Here are sketches of the Chalmers mind-body problem typology found in chapter 5. Note that this chapter also starts with arguments against materialism.
Type A Materialism ("denial"): There is no phenomenal experience to explain, rather there is only the structure and functions of cognition.
Type B Materialism ("epistemically primitive gap"): There is an epistemic gap between the physical and phenomenal domains, but there is no ontological gap. The identification between consciousness and physical or functional states is epistemically primitive: the identity is not deducible from the complete physical truth.
Type C Materialism ("closable gap"): There is a deep epistemic gap between the physical and phenomenal domains, but it is closable in principle.
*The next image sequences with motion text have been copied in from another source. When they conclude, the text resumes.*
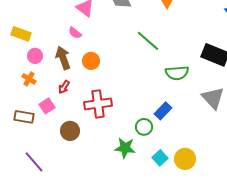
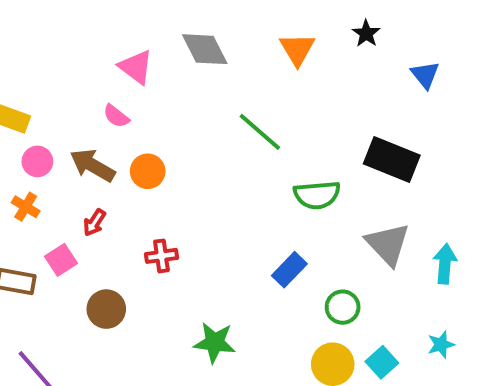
brown arrow: (63, 58) -> (93, 165), turned -40
red cross: (98, 104) -> (161, 256), size x0.6
green circle: (144, 127) -> (343, 307), moved
cyan square: (160, 158) -> (382, 362), moved

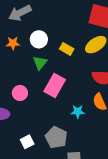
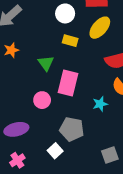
white circle: (39, 39) -> (65, 13), moved
pink circle: (20, 93) -> (42, 100), moved
gray pentagon: (56, 137) -> (72, 129), moved

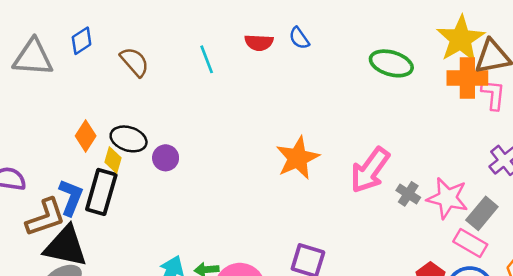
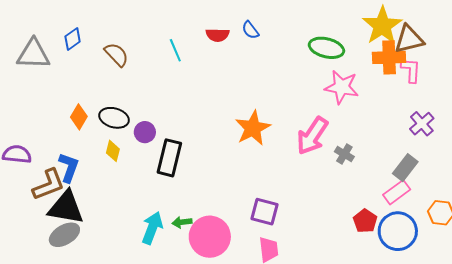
yellow diamond: (113, 160) -> (113, 151), moved
black rectangle: (101, 192) -> (169, 158), moved
pink star: (447, 198) -> (342, 87), moved
pink rectangle: (470, 243) -> (397, 192), turned -64

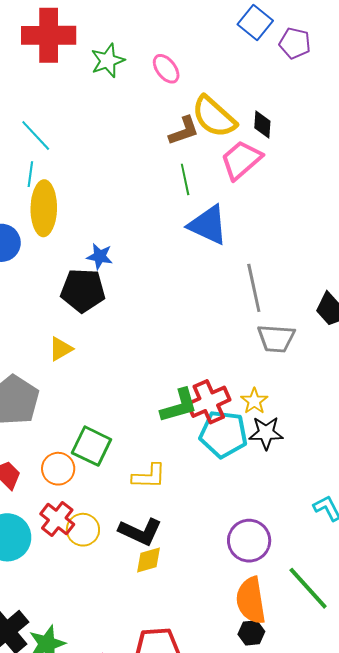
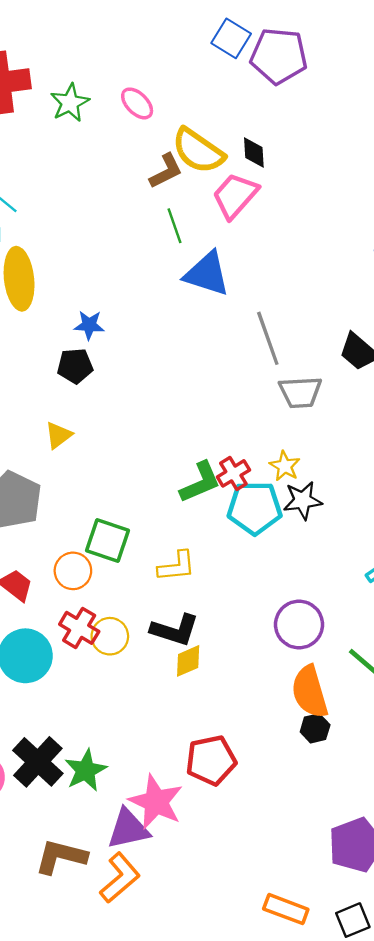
purple pentagon: (295, 43) -> (279, 56), size x1.6
black pentagon: (83, 290) -> (75, 366), size x0.7
red cross: (209, 402) -> (233, 473), size x0.7

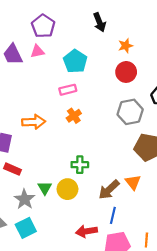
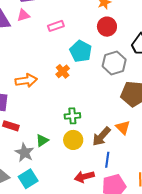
cyan pentagon: (75, 61) -> (81, 51), moved
pink rectangle: (68, 90) -> (56, 26), moved
green triangle: (45, 188) -> (42, 140), turned 32
yellow circle: (67, 189) -> (73, 140), moved

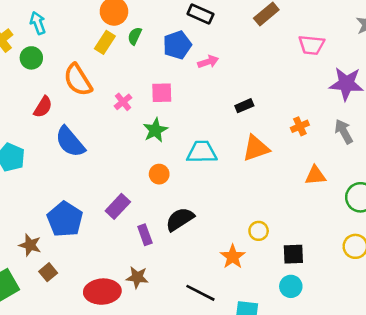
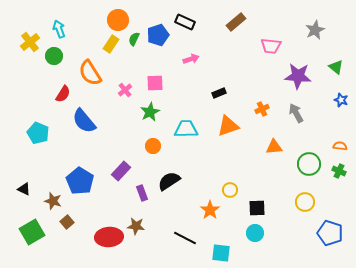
blue pentagon: (177, 45) -> (158, 35), moved

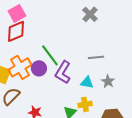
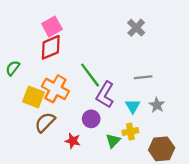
orange cross: (20, 67) -> (55, 89), turned -30
purple circle: (39, 68) -> (91, 119), moved
cyan triangle: (87, 82) -> (133, 106), turned 48

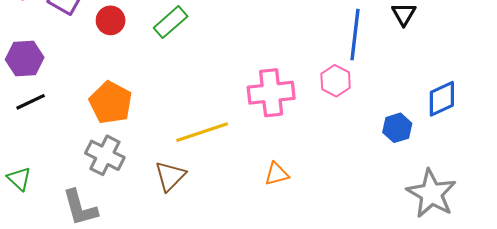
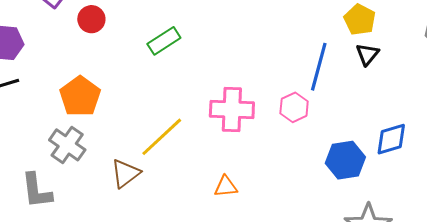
green rectangle: (171, 22) -> (164, 41), moved
blue hexagon: (397, 128) -> (345, 160), size x1.4
yellow line: (202, 132) -> (162, 137), turned -33

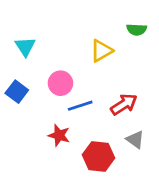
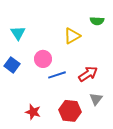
red star: (59, 135) -> (33, 112), moved
gray triangle: (135, 140) -> (96, 99), turned 32

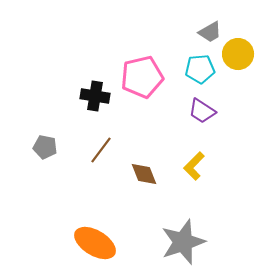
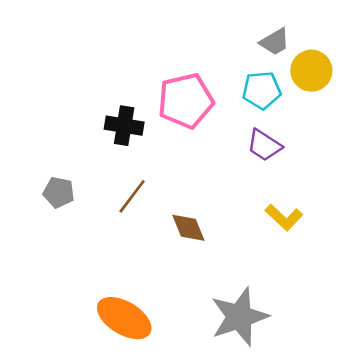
yellow L-shape: (194, 166) -> (284, 217), moved, turned -92

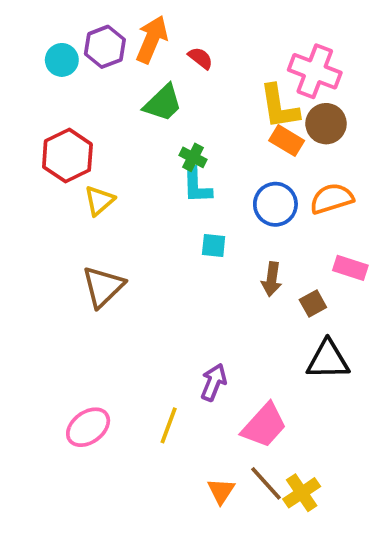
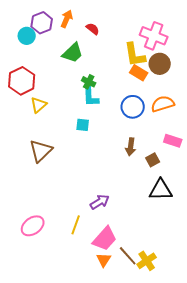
orange arrow: (152, 39) -> (67, 19), size x0.7
cyan circle: (62, 60) -> (27, 36), moved
cyan square: (214, 245) -> (83, 125), moved
purple arrow: (214, 382) -> (100, 202), turned 36
pink trapezoid: (264, 425) -> (105, 239), moved

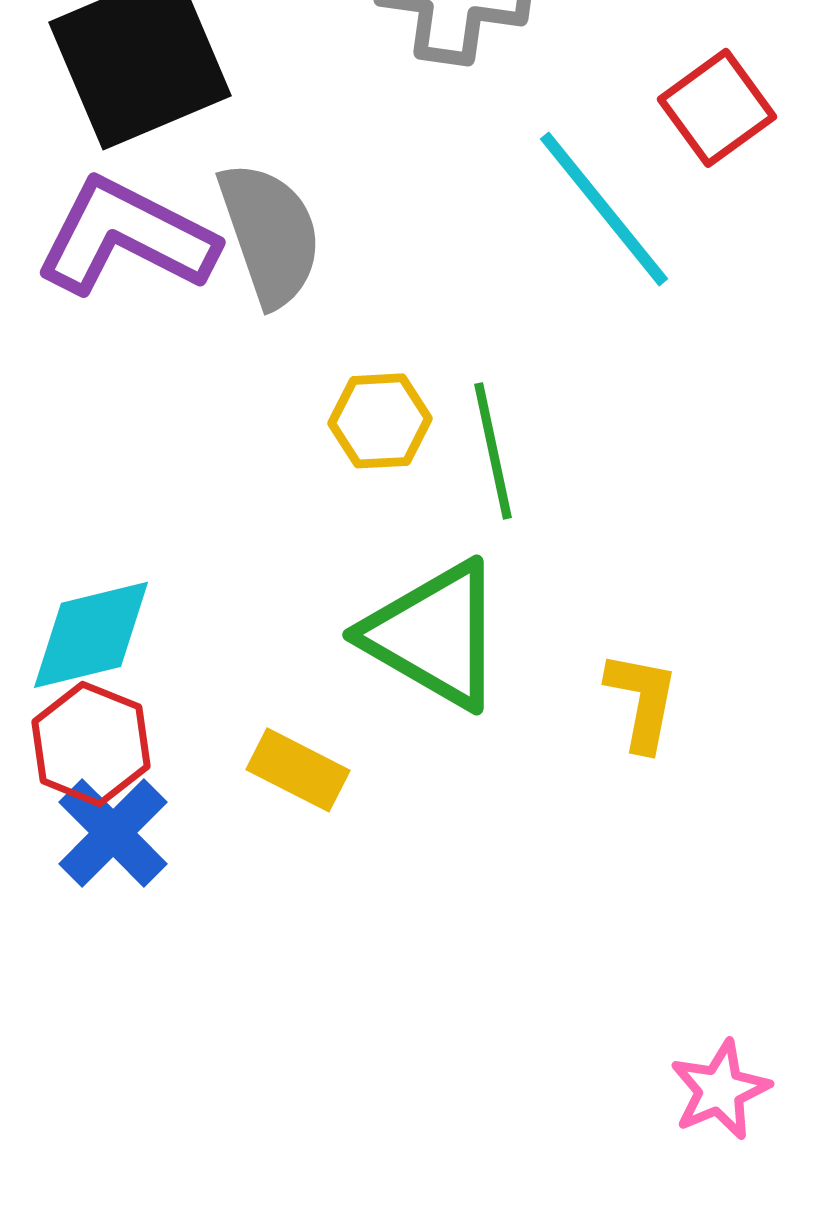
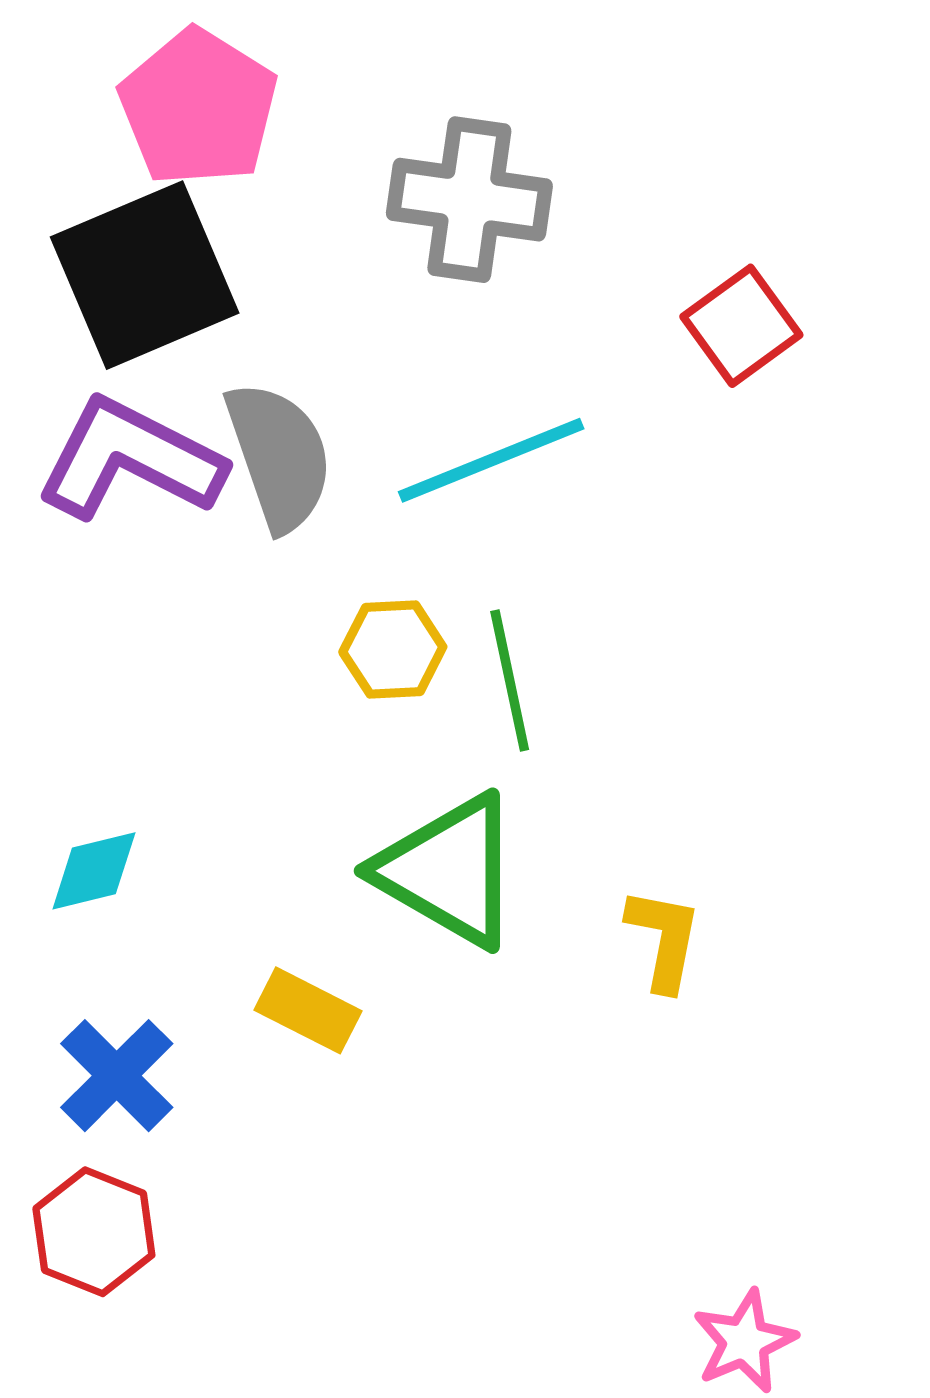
cyan line: (604, 209) -> (491, 460), moved, turned -73
cyan diamond: (91, 635) -> (94, 871), size x0.7
red hexagon: (91, 744) -> (94, 1232), moved

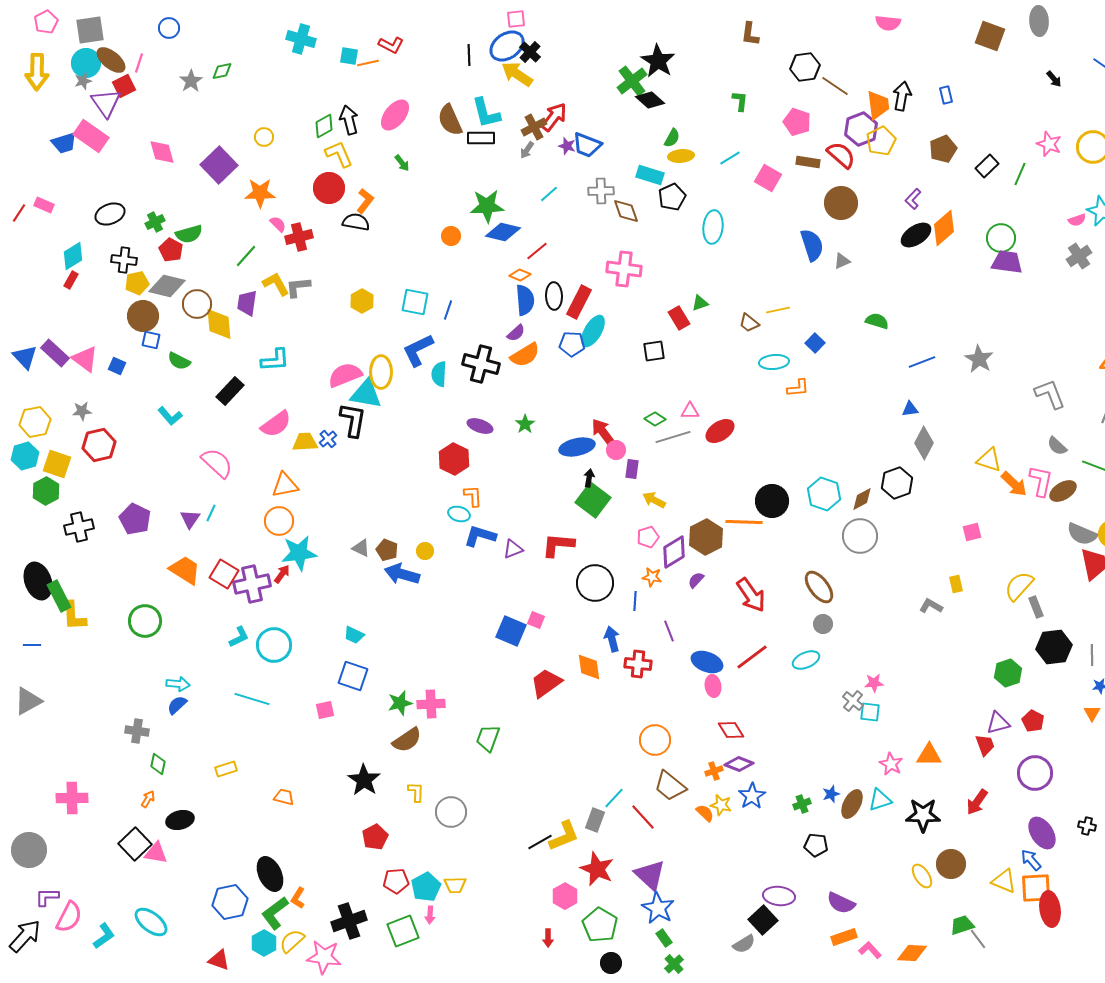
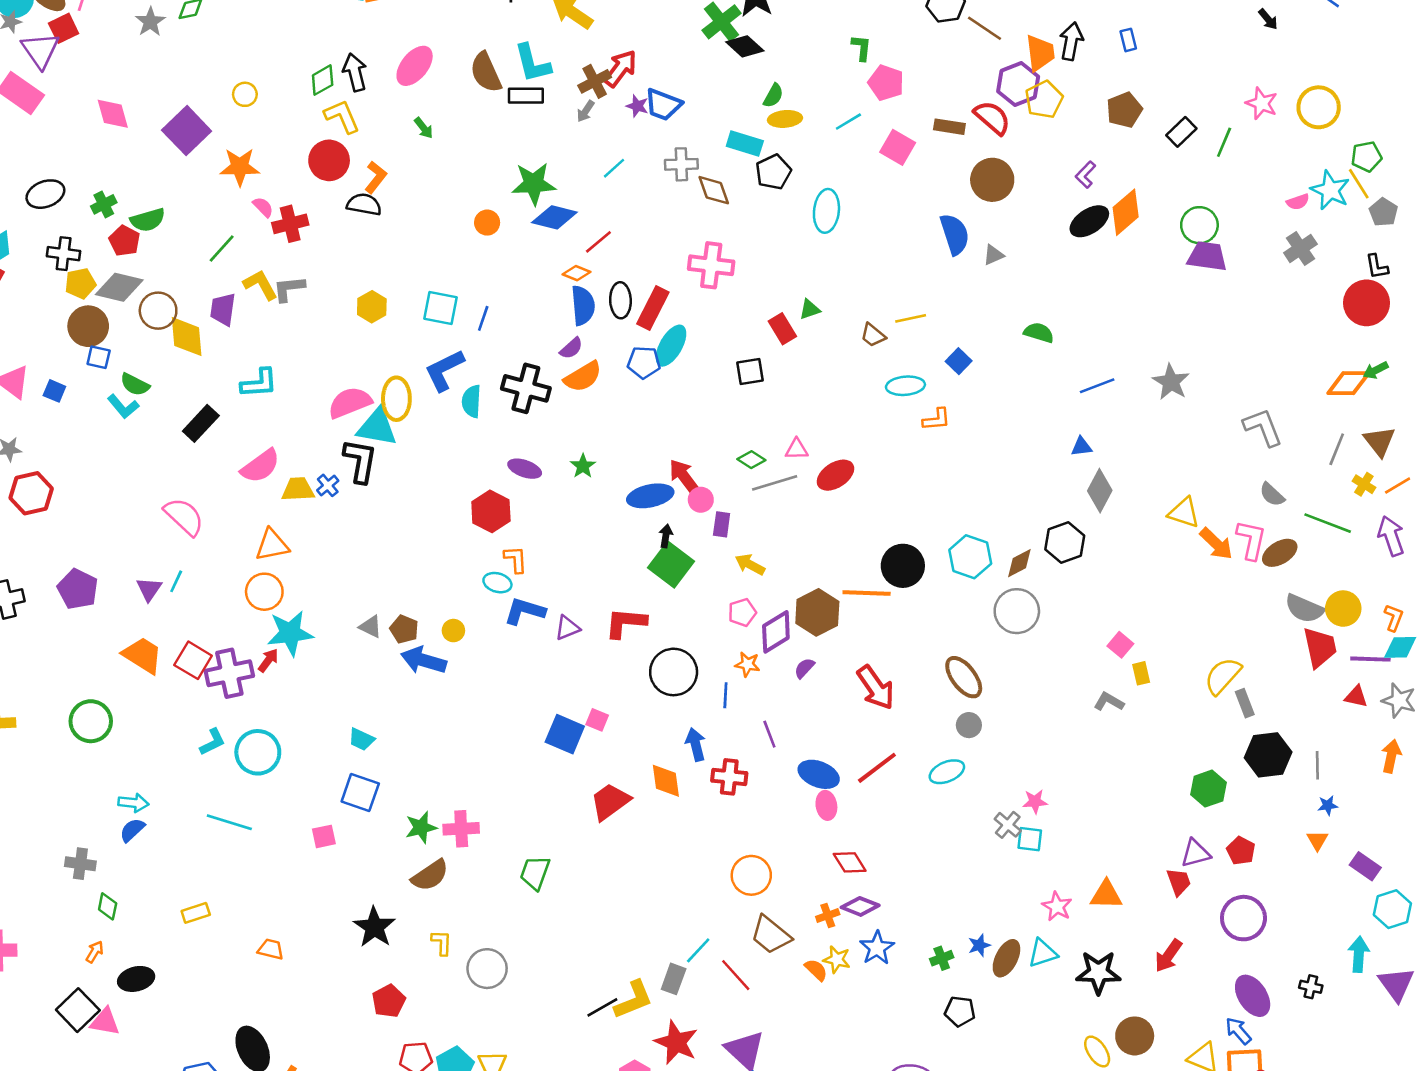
pink pentagon: (797, 122) -> (886, 83), moved
cyan L-shape: (170, 416) -> (123, 406), moved
pink square: (972, 532) -> (1120, 645), moved, turned -36

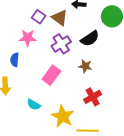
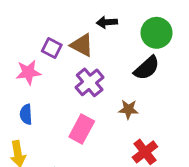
pink star: (28, 38) -> (28, 72), moved
black semicircle: (90, 38) -> (147, 68), moved

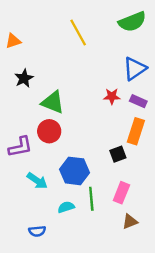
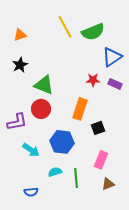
green semicircle: (132, 22) -> (93, 32), moved
orange triangle: (13, 41) -> (20, 35), moved
orange rectangle: (136, 131) -> (80, 109), moved
green line: (91, 199) -> (76, 178), moved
Chalmers argues the view is unstable and collapses into other types.
Type D Dualism (Interactionism): Physical states cause phenomenal states, and phenomenal states cause physical states. The corresponding psychophysical laws run in both directions.
Type E Dualism (Epiphenomenalism): Phenomenal properties are ontologically distinct from physical properties and that the phenomenal has no effect on the physical.
Type F Dualism (Russell monism or Panprotopsychism): Phenomenal or protophenomenal properties are located at the fundamental level of physical reality and in a certain sense underlie physical reality itself.
Some other views such as denying the physical are also discussed.